Fire Chief Michael Sullivan said at the time that once a steeple is involved, it is very hard to control a church fire. Older churches such as the First Baptist Church tend to have multiple ceilings including decorative false ceilings with voids between the ceilings and the roof. Once the fire gets into that space, Sullivan said, a fire can easily gain a lot of headway before firefighters can even see it or get at it.
“There was just no stopping it once it got into that concealed ceiling space,” he said.
In short order, Sullivan noted, the entire roof of the church was on fire. He said that the dry wood of the nearly 150-year-old church burned ferociously, giving off a high level of radiant heat. He said that the Artichokes restaurant building next door to the church was “steaming” from the heat and windows on the side of that building facing the church cracked. The vinyl siding on an out-building on the church property melted from the heat.
There were three or four hours of active burning before firefighters were able to get the fire under control, and they remained there all night and into this morning fighting hot spots.
Engines and ladder companies came from Reading, Stoneham, Melrose, Saugus, Woburn, Lynnfield, Malden, North Reading, Middleton, Burlington, Peabody, Winchester, Revere, Lynn, Danvers, Lexington and Salem. A total of 20 engines and seven ladder trucks were involved in fighting the fire. Wakefield Firefighter Daniel Paglia came in for high praise for the way he calmly orchestrated the movement of those companies.
Sullivan called the church “a total loss. I don’t see how any part of the church could be saved.” He estimated the damage at at least $1 million.
The church was not equipped with a sprinkler system, Sullivan said, noting that there had been no significant construction at the church in recent years that would have triggered the requirement to install sprinklers. Had there been sprinklers, Sullivan said, it might have slowed the flames somewhat but it still would have been a major fire due to the age of the church. Most churches in Wakefield do have sprinkler systems, he said.
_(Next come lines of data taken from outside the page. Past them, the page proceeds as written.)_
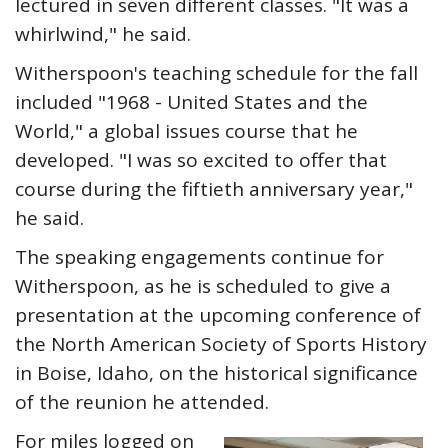
lectured in seven different classes. "It was a
whirlwind," he said.
Witherspoon's teaching schedule for the fall
included "1968 - United States and the
World," a global issues course that he
developed. "I was so excited to offer that
course during the fiftieth anniversary year,"
he said.
The speaking engagements continue for
Witherspoon, as he is scheduled to give a
presentation at the upcoming conference of
the North American Society of Sports History
in Boise, Idaho, on the historical significance
of the reunion he attended.
For miles logged on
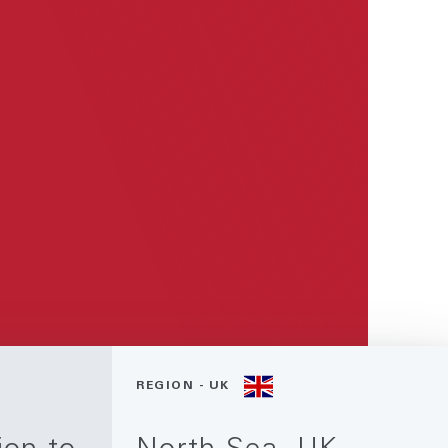
REGION - UK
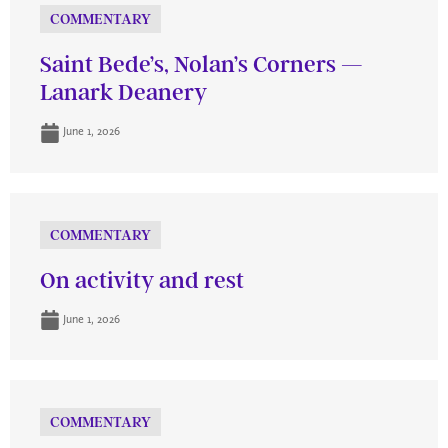
COMMENTARY
Saint Bede’s, Nolan’s Corners —
Lanark Deanery
June 1, 2026
COMMENTARY
On activity and rest
June 1, 2026
COMMENTARY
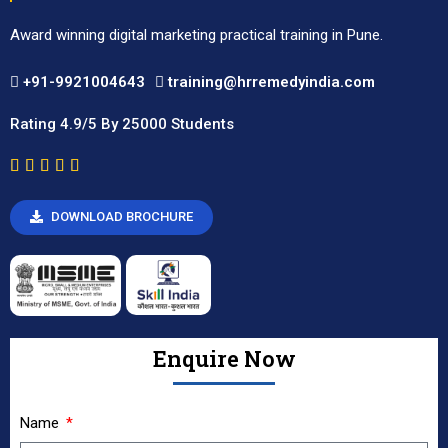
Award winning digital marketing practical training in Pune.
+91-9921004643
training@hrremedyindia.com
Rating 4.9/5 By 25000 Students
DOWNLOAD BROCHURE
Enquire Now
Name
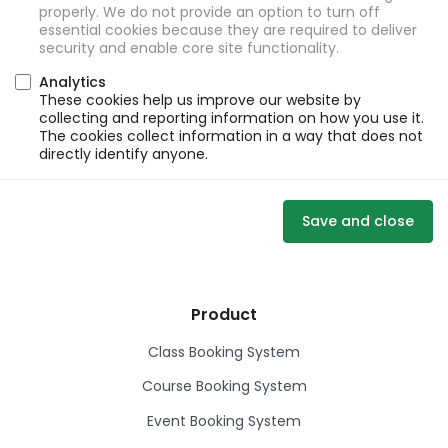
properly. We do not provide an option to turn off
essential cookies because they are required to deliver
security and enable core site functionality.
Analytics
These cookies help us improve our website by
collecting and reporting information on how you use it.
The cookies collect information in a way that does not
directly identify anyone.
Save and close
Product
Class Booking System
Course Booking System
Event Booking System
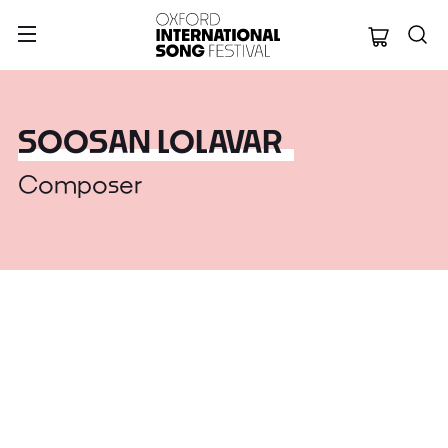
Oxford Internation
SOOSAN LOLAVAR
Composer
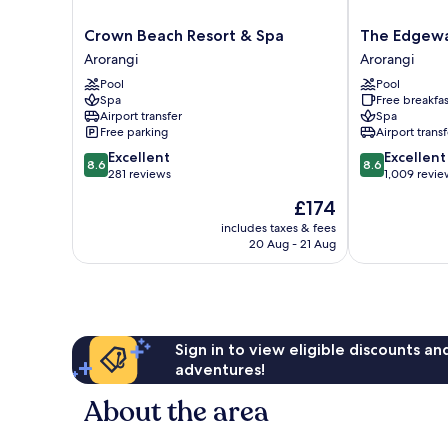
Crown
The
Crown Beach Resort & Spa
The Edgewa
Beach
Edgewater
Arorangi
Arorangi
Resort
Resort
Pool
Pool
&
&
Spa
Free breakfas
Spa
Spa
Airport transfer
Spa
Arorangi
Arorangi
Free parking
Airport transf
8.6
8.6
Excellent
Excellent
8.6
8.6
out
out
281 reviews
1,009 revie
of
of
The
£174
10,
10,
price
Excellent,
Excellent,
includes taxes & fees
is
20 Aug - 21 Aug
281
1,009
£174
reviews
reviews
Sign in to view eligible discounts a
adventures!
About the area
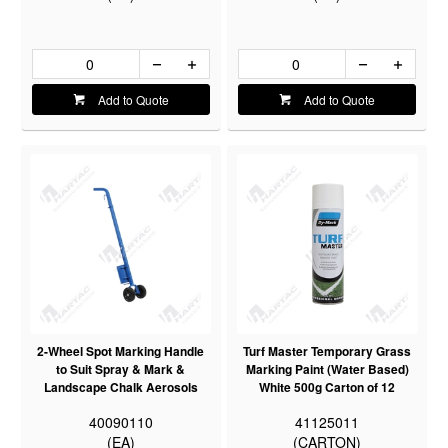
Add to Quote
Add to Quote
2-Wheel Spot Marking Handle
Turf Master Temporary Grass
to Suit Spray & Mark &
Marking Paint (Water Based)
Landscape Chalk Aerosols
White 500g Carton of 12
40090110
41125011
(EA)
(CARTON)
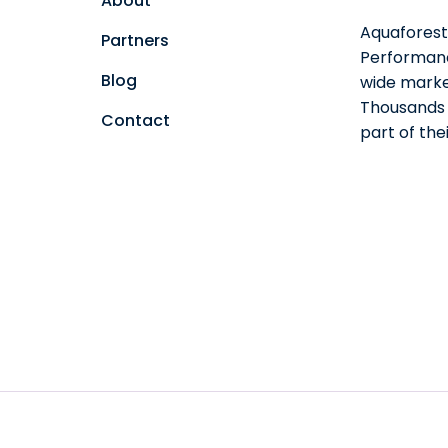
About
Aquaforest 
Partners
Performanc
Blog
wide marke
Thousands o
Contact
part of th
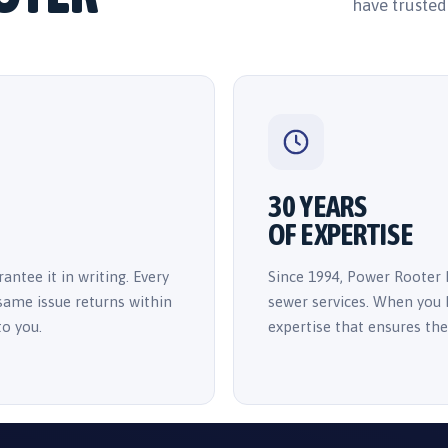
have trusted
30 YEARS
OF EXPERTISE
antee it in writing. Every
Since 1994, Power Rooter 
 same issue returns within
sewer services. When you h
to you.
expertise that ensures the 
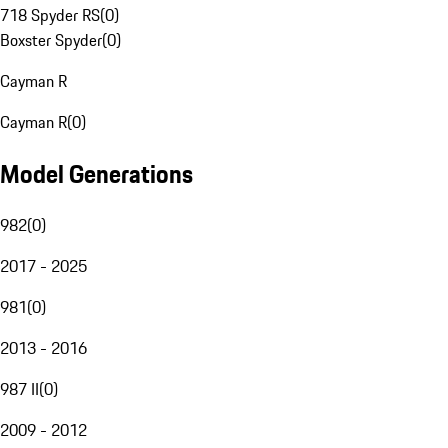
718 Spyder RS
(
0
)
Boxster Spyder
(
0
)
Cayman R
Cayman R
(
0
)
Model Generations
982
(
0
)
2017 - 2025
981
(
0
)
2013 - 2016
987 II
(
0
)
2009 - 2012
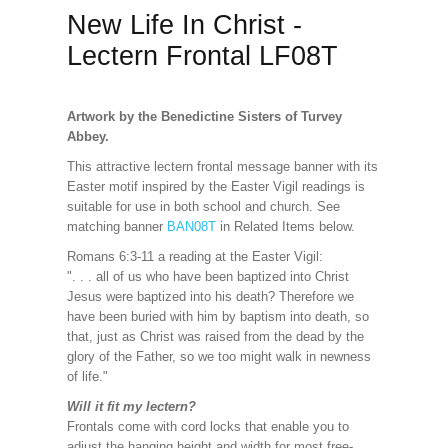
New Life In Christ -
Lectern Frontal LF08T
Artwork by the Benedictine Sisters of Turvey
Abbey.
This attractive lectern frontal message banner with its
Easter motif inspired by the Easter Vigil readings is
suitable for use in both school and church. See
matching banner
BAN08T
in Related Items below.
Romans 6:3-11 a reading at the Easter Vigil:
". . . all of us who have been baptized into Christ
Jesus were baptized into his death? Therefore we
have been buried with him by baptism into death, so
that, just as Christ was raised from the dead by the
glory of the Father, so we too might walk in newness
of life."
Will it fit my lectern?
Frontals come with cord locks that enable you to
adjust the hanging height and width for most free-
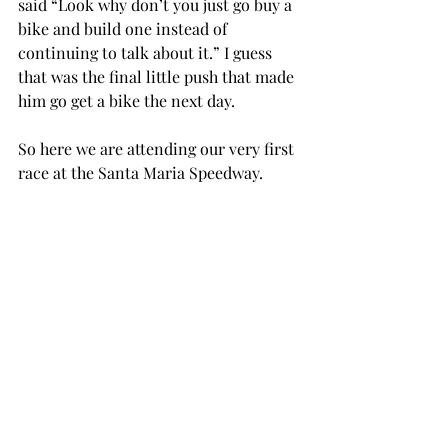
said “Look why don’t you just go buy a 
bike and build one instead of 
continuing to talk about it.” I guess 
that was the final little push that made 
him go get a bike the next day. 
So here we are attending our very first 
race at the Santa Maria Speedway. 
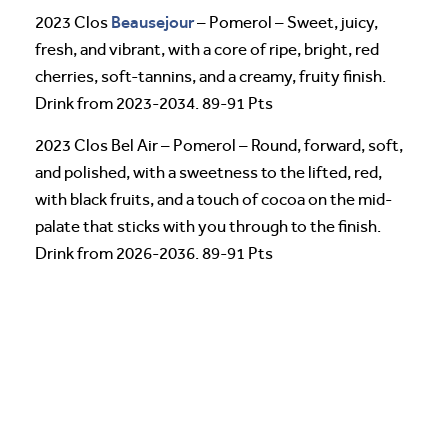
Beausejour
2023 Clos
– Pomerol – Sweet, juicy,
fresh, and vibrant, with a core of ripe, bright, red
cherries, soft-tannins, and a creamy, fruity finish.
Drink from 2023-2034. 89-91 Pts
2023 Clos Bel Air – Pomerol – Round, forward, soft,
and polished, with a sweetness to the lifted, red,
with black fruits, and a touch of cocoa on the mid-
palate that sticks with you through to the finish.
Drink from 2026-2036. 89-91 Pts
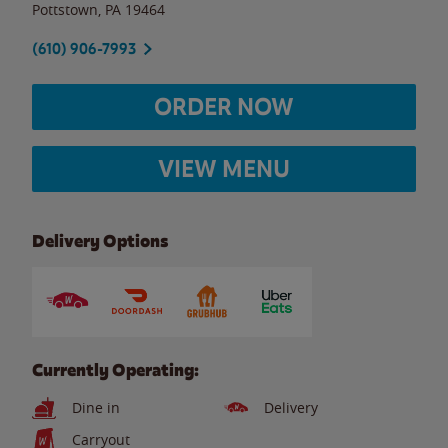
Pottstown
,
PA
19464
(610) 906-7993
ORDER NOW
VIEW MENU
Delivery Options
Currently Operating:
Dine in
Delivery
Carryout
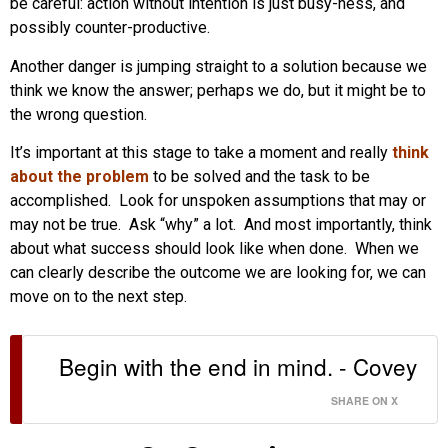
be careful: action without intention is just busy-ness, and
possibly counter-productive.
Another danger is jumping straight to a solution because we
think we know the answer; perhaps we do, but it might be to
the wrong question.
It’s important at this stage to take a moment and really
think
about the problem
to be solved and the task to be
accomplished. Look for unspoken assumptions that may or
may not be true. Ask “why” a lot. And most importantly, think
about what success should look like when done. When we
can clearly describe the outcome we are looking for, we can
move on to the next step.
Begin with the end in mind. - Covey
SHARE ON X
Sullivan said that firefighters used over 15 hydrants in the downtown area, Yale Avenue, Church Street and North Avenue. The DPW boosted water pressure to the area to help get more water on the fire. More than 100 firefighters dumped several million gallons of water onto the fire.
The church was also home to the Tall Spire Nursery School, where hundreds of children began their education over the years.
— Mark Sardella contributed to this report.